These might seem like isolated issues, but the upshot is that they dramatically constrain the research questions we can answer. The authors of this post study the efficacy of fishing policies and how they impact fish populations and fishing behavior. Each of us estimates that we spend 50 to 80 percent of our research time wrangling data instead of analyzing it. For those without backgrounds in data management or the resources to hire specialized assistants, these obstacles can be insurmountable, discouraging quantitative research in this field altogether.

It does not have to be this way. An example of the difference made by better data management comes from Norway, whose Directorate of Fisheries and regional sales organizations maintain clean and consolidated datasets of landings, vessels, owners, and seafood buyers, all broken down by standardized species, product, and gear codes. This part of why so much of the empirical literature on fisheries management centers on data-rich countries, and why they are better positioned to track seafood sourcing, climate impacts on fisheries, community sustainability, and other important current issues.

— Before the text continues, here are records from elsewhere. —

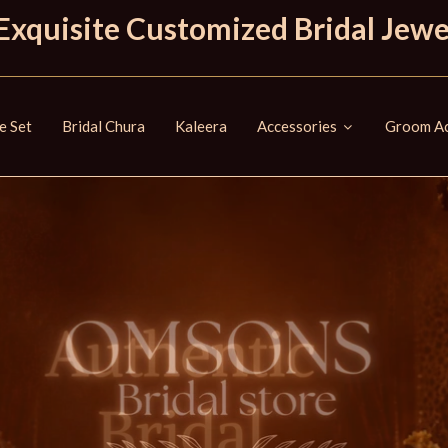
Exquisite Customized Bridal Jewe
e Set
Bridal Chura
Kaleera
Accessories
Groom Ac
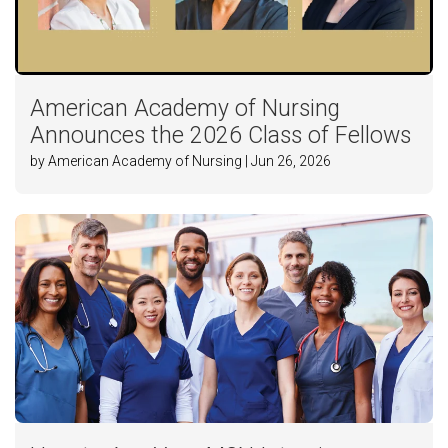
American Academy of Nursing
Announces the 2026 Class of Fellows
by American Academy of Nursing | Jun 26, 2026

Every country that has a national fishing policy should add to it both a mandate and funding for data management and accessibility. This includes the United States, where the Magnuson-Stevens Fishery Conservation and Management Act is overdue for reauthorization. For countries that want to manage their fisheries effectively, this is an investment that would pay dividends far beyond the cost of buying new computers, software, and expertise. It could make a lasting difference in the global effort to secure one of our most important natural resources for future generations, along with the food and jobs it supplies and the communities and cultures that rely on it.